I'm using HAProxy as a proxy for multiple things, but the issue that keeps coming back is that I want to use a proxy to connect to a Mariadb Galera cluster. I'm using keepalived to assign a virtual IP, on which the proxy should then listen and balance the connections to the databases. Current status is:
3 machines, each running a set of (slightly modified, only the necesary stuff) keepalived, HAProxy and MariaDB (with Galera enabled).
Their IPs are 10.0.0.1, 10.0.0.2 and 10.0.0.3, virtual IP assigned by keepalived is 10.0.0.9.
HAProxy listens on 3310, then balances to 3306 to the other machines (since the machines running HAProxy also run the database, that's why I use non-default port).
ISSUE: I'm using a no-password test user "lol" with no privileges, connecting from 10.0.0.1 (which also has 10.0.0.9 assigned atm). I'll post the rest below.
mysql -u lol #connects
mysql -P 3310 -u lol #connects
mysql -h 10.0.0.9 -u lol #connects
mysql -h 10.0.0.9 -u lol #from 10.0.0.2, connects
mysql -h 10.0.0.9 -P 3310 -u lol #hangs a while, then spits out this message:
ERROR 2013 (HY000): Lost connection to MySQL server at 'handshake: reading initial communication packet', system error: 11
Why does this happen? My firewall is (for now) completely open, so that should not be the issue.

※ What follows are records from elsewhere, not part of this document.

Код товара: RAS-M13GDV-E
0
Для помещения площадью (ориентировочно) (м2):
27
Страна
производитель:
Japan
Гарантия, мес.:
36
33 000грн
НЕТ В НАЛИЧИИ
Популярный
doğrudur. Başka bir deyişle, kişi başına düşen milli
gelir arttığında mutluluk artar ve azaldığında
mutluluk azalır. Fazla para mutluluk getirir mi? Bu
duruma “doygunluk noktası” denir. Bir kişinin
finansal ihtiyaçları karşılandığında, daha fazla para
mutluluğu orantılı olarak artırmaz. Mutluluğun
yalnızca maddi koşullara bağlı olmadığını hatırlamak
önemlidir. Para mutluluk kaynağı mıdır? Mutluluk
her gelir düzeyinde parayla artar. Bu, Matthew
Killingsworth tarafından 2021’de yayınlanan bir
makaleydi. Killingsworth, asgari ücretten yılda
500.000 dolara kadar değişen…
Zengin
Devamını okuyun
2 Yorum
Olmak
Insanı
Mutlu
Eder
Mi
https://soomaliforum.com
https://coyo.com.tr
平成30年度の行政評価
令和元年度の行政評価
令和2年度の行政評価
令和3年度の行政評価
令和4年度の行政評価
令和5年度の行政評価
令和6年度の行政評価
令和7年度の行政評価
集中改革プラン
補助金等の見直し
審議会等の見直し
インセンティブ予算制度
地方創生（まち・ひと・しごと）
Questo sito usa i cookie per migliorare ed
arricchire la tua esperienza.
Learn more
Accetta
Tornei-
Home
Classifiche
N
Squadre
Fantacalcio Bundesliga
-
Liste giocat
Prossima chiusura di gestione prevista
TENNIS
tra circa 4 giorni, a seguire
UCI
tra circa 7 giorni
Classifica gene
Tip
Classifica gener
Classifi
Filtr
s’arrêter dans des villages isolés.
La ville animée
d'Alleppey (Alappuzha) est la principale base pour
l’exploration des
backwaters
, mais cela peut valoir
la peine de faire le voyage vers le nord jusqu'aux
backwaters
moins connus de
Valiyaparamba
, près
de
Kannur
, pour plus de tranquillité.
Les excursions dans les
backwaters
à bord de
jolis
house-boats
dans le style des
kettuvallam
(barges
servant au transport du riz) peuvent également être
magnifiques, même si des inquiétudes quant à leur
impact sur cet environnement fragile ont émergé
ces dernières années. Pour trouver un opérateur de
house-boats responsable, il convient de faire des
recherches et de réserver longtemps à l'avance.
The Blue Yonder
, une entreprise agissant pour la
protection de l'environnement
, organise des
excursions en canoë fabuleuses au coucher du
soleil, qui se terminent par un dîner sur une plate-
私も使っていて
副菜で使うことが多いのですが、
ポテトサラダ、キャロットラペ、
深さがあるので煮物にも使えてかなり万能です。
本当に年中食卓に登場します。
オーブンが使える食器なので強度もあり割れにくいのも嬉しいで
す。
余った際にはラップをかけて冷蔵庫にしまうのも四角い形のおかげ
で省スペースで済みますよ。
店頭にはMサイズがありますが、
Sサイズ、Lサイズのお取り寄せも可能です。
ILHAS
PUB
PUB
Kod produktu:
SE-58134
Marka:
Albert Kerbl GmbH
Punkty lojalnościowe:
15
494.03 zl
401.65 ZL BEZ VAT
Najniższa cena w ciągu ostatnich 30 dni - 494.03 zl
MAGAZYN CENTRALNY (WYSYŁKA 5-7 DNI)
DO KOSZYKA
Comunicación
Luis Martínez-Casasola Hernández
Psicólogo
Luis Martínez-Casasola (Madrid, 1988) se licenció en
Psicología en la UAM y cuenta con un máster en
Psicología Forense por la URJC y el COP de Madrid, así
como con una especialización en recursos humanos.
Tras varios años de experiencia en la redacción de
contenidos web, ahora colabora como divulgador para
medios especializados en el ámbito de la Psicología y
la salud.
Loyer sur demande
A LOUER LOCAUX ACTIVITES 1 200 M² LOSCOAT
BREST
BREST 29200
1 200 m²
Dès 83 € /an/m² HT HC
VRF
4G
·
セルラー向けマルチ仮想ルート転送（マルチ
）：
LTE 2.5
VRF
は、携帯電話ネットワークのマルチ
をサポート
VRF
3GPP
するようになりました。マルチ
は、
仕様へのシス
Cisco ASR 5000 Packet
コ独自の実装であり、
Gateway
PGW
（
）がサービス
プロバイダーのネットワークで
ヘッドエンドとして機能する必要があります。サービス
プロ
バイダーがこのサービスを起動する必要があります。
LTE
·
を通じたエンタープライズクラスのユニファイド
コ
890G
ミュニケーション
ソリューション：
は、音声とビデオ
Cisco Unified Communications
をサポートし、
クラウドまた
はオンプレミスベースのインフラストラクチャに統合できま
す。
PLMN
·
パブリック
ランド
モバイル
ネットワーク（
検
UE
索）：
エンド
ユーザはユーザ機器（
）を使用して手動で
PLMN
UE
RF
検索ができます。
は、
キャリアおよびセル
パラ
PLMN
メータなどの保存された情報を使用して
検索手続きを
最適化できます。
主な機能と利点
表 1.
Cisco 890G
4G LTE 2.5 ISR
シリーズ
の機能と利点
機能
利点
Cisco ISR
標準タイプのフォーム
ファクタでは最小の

I am including config files for MariaDB, keepalived and HAProxy below. (I purposefuly deleted unnecesary comments from the config files)
/etc/mysql/mariadb.conf.d/50-server.cnf (due to my way of installing, there are no other meaningful config files for MariaDB, but feel free to ask)
[server]
[mysqld]
#
# * Basic Settings
#
user = mysql
pid-file = /run/mysqld/mysqld.pid
basedir = /usr
datadir = /var/lib/mysql
tmpdir = /tmp
lc-messages-dir = /usr/share/mysql
lc-messages = en_US
skip-external-locking
#skip-name-resolve
bind-address = 0.0.0.0
#
# * Fine Tuning
#
#key_buffer_size = 128M
#max_allowed_packet = 1G
#thread_stack = 192K
#thread_cache_size = 8
#myisam_recover_options = BACKUP
#max_connections = 100
#table_cache = 64
#
# * Logging and Replication
#
#general_log_file = /var/log/mysql/mysql.log
#general_log = 1
log_error = /var/log/mysql/error.log
# Enable the slow query log to see queries with especially long duration
#slow_query_log_file = /var/log/mysql/mariadb-slow.log
#long_query_time = 10
#log_slow_verbosity = query_plan,explain
#log-queries-not-using-indexes
#min_examined_row_limit = 1000
#server-id = 1
#log_bin = /var/log/mysql/mysql-bin.log
expire_logs_days = 10
#max_binlog_size = 100M
#
# * SSL/TLS
#
#ssl-ca = /etc/mysql/cacert.pem
#ssl-cert = /etc/mysql/server-cert.pem
#ssl-key = /etc/mysql/server-key.pem
#require-secure-transport = on
character-set-server = utf8mb4
collation-server = utf8mb4_general_ci
#
# * InnoDB
#
#innodb_buffer_pool_size = 8G
[embedded]
[mariadb]
[mariadb-10.5]
[galera]
wsrep_on=ON
wsrep_provider=/usr/lib/galera/libgalera_smm.so
wsrep_cluster_address="gcomm://10.0.0.1,10.0.0.2,10.0.0.3"
binlog_format=row
default_storage_engine=InnoDB
innodb_autoinc_lock_mode=2
bind-address=0.0.0.0
# any cluster name
wsrep_cluster_name="MariaDB_Cluster"
# own IP address
wsrep_node_address="10.0.0.1"
/etc/keepalived/keepalived.conf (I only included the meaningful part, there are other VRRPs set up, also other machines are configured as slaves with lower priorities, keepalived shouldn't be the issue here, just adding it to clarify)
...
vrrp_instance VRRP2 {
state MASTER
interface ens19
virtual_router_id 111
priority 200
advert_int 1
authentication {
auth_type PASS
auth_pass 1011
}
virtual_ipaddress {
10.0.0.9/24
}
}
...
/etc/haproxy/haproxy.cfg (other things are set up here as well, excluding those)
global
log /dev/log local0
log /dev/log local1 notice
stats timeout 30s
user haproxy
group haproxy
daemon
# Default SSL material locations
ca-base /etc/ssl/certs
crt-base /etc/ssl/private
defaults
log global
mode http
option httplog
option dontlognull
timeout connect 5000
timeout client 50000
timeout server 50000
frontend galera
bind :3310
default_backend mariadb
backend mariadb
balance leastconn
option mysql-check user lol
server srv1 10.0.0.1:3306 check
server srv2 10.0.0.2:3306 check
server srv3 10.0.0.3:3306 check
I have the answer. The issue was, that I needed to add mode tcp to both the frontend and backend of the database. Now it's working as expected, if there will be any additional issues, I will comment on this answer. There are more things that depend on this.